- Directed by: Finn Callan
- Written by: Finn Callan
- Produced by: Ivan Veselov
- Starring: Melania Crisan; Jessica Munna; Anna Fraser;
- Cinematography: Fyodor Houtheusen
- Edited by: Trifa Keedo
- Music by: Oxxymoron
- Production company: Project Violet Productions
- Release date: 27 August 2020 (FrightFest);
- Running time: 12 minutes
- Country: United Kingdom
- Language: English

= Guest (2020 film) =

Guest is a 2020 British psychological horror short film directed and written by Finn Callan. It stars Melania Crisan as a disturbed young woman who wakes up in a stranger's house with several injuries after encountering a creature called The Guest. The film also stars Jessica Munna and Anna Fraser. The film premiered on 27 August 2020 at FrightFest and, on 24 December 2020, was uploaded to YouTube.

Upon release, the film received very positive reviews from critics, praising the film's direction, cinematography, monster design and special effects. A sequel was released in 2023.

== Plot ==
A frightened young woman named Mary wakes up in the bedroom of a stranger's house with injuries that have left her partially blind and deaf. The homeowner (The Woman), who bandaged her up after discovering her in the bathroom that morning, manages to slightly restore her hearing with a hearing aid and asks her what happened.

In a flashback sequence, Mary remembers the previous night where she was chased through the countryside by a tall, slender creature with no eyelids billed as "The Guest". During the chase, Mary finds The Woman's house and breaks inside to escape from The Guest. Finding the house seemingly empty, Mary quickly arms herself with a kitchen knife and hides in the bathroom, only to discover that The Guest is waiting for her inside. Seemingly driven mad by The Guest's presence, Mary pours a bottle of bleach over her eyes and plunges the knife in her ears, blinding and deafening herself as she was at the start of the film.

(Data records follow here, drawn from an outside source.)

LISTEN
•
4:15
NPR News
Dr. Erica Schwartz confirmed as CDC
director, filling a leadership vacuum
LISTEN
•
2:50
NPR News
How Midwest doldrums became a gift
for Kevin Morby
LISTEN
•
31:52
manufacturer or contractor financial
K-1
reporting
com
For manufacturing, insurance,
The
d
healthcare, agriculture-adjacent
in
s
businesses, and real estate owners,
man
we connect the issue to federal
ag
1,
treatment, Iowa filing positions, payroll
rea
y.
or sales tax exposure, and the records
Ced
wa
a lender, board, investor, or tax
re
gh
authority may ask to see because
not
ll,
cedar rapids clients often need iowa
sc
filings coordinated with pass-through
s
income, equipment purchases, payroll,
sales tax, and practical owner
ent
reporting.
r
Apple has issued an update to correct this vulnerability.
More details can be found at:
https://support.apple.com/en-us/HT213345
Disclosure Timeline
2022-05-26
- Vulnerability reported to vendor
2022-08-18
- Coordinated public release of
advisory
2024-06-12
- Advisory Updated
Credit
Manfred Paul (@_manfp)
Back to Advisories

Frightened at Mary's explanation, The Woman quickly leaves the room and locks the door, trapping Mary inside. Mary then pulls back her bandages to see that The Guest is sitting on the bed next to her with a sad expression on its face, much to Mary's surprise and confusion. The film then abruptly ends.

== Cast ==
- Melania Crisan as Mary
- Jessica Munna as The Woman
- Anna Fraser as The Guest

== Production ==

===Monster design===
Finn Callan looked to various pre-existing works for inspiration for The Guest's design and which he brought together like a "jigsaw" and had the film's prosthetics artist Francesca Giacovelli illustrate. He cited films such as The Draggs from Fantastic Planet, the Fishermen from Balance and Christiane from Eyes Without a Face as the key inspirational points during the process.

===Special effects===
Deciding early on that the special effects to create The Guest would be all practical, Callan enlisted the help of Francesca to create the elaborate special effects make up which took 6 hours to apply to Anna Fraser who played The Guest, who Callan said compared the process to "being buried alive".

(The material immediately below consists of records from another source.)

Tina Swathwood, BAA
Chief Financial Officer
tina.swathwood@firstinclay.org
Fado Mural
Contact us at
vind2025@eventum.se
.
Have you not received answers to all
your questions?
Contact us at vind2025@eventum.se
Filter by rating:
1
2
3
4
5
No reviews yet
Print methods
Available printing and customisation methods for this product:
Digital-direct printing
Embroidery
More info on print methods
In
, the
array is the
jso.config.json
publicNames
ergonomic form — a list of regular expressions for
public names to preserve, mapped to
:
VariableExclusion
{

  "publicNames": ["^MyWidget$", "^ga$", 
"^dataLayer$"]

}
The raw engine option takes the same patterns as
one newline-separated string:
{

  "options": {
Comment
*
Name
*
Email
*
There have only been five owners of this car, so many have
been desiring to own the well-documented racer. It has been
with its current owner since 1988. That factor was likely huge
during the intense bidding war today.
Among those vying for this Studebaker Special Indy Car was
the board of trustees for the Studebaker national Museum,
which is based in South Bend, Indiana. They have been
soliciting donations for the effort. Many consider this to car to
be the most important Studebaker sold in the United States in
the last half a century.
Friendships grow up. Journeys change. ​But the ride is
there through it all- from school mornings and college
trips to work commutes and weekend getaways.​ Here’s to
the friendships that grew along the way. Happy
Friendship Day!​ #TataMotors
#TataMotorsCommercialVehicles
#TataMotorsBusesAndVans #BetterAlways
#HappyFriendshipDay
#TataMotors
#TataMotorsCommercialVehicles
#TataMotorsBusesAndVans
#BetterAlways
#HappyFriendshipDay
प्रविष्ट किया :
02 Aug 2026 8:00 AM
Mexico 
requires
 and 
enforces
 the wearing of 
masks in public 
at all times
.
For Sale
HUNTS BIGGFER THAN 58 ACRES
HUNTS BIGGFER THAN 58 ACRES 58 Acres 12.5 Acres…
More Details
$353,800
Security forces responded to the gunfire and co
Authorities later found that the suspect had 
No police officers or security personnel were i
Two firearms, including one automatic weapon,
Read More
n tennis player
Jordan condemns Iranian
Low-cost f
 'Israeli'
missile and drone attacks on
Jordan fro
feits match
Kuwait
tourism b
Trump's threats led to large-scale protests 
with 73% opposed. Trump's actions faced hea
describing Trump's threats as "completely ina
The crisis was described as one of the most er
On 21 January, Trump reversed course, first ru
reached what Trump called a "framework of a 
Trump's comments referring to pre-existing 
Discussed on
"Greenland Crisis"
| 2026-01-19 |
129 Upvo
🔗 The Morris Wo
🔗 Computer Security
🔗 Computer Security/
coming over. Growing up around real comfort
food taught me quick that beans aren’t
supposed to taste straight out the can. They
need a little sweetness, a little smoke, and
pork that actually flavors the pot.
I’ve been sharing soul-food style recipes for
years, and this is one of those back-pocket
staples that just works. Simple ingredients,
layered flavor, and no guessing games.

== Release and reception ==
The short film was first shown on at FrightFest on 27 August 2020 and then went around the American horror film festival circuit, premiering in North America at Screamfest on 8 October. During its festival run, it received acclaim from various horror publications, praising the film's direction, cinematography, special effects and monster design.

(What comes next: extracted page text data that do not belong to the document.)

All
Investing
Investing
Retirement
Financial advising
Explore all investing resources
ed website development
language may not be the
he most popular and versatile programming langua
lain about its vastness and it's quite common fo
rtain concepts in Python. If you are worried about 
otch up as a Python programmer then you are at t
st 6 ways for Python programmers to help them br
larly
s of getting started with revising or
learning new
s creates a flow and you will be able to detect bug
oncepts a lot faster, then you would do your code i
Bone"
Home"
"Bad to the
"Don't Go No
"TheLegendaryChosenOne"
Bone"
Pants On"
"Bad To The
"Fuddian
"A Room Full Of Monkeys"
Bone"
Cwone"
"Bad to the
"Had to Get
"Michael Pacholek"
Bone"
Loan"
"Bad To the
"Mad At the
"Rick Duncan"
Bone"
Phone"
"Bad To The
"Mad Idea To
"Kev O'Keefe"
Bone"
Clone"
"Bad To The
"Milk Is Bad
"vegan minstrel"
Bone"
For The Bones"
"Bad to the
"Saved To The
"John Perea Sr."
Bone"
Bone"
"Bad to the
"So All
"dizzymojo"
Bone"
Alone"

On 24 December 2020, Callan uploaded the short to YouTube with a suicide prevention disclaimer placed before the film. The short film quickly became popular and, as of November 2024, has received over 15 million views on the site. Several notable YouTubers have reacted to Guest on YouTube since its upload, including CoryxKenshin and Jacksepticeye.

=== Festival selections ===
- 2020 - FrightFest (World Premiere)
- 2020 - Screamfest Horror Film Festival
- 2020 - Telluride Horror Show
- 2020 - Knoxville Horror Film Festival
- 2020 - New York City Horror Film Festival
- 2020 - IFI HorrorThon
- 2020 - 6ix Screams International Horror Film Festival
- 2020 - HorrorFest International
- 2020 - HorrOrigins Film Festival

==Sequel==

Callan wrote and directed a sequel to Guest, which was financed by Chilling, a horror relaxation app. Anna Fraser will return as The Guest in the sequel, with Simon Bigg also being cast. He also stated that he planned for the sequel to Guest to be around twice the length of its predecessor.

Guest 2 was released on YouTube on November 24, 2023.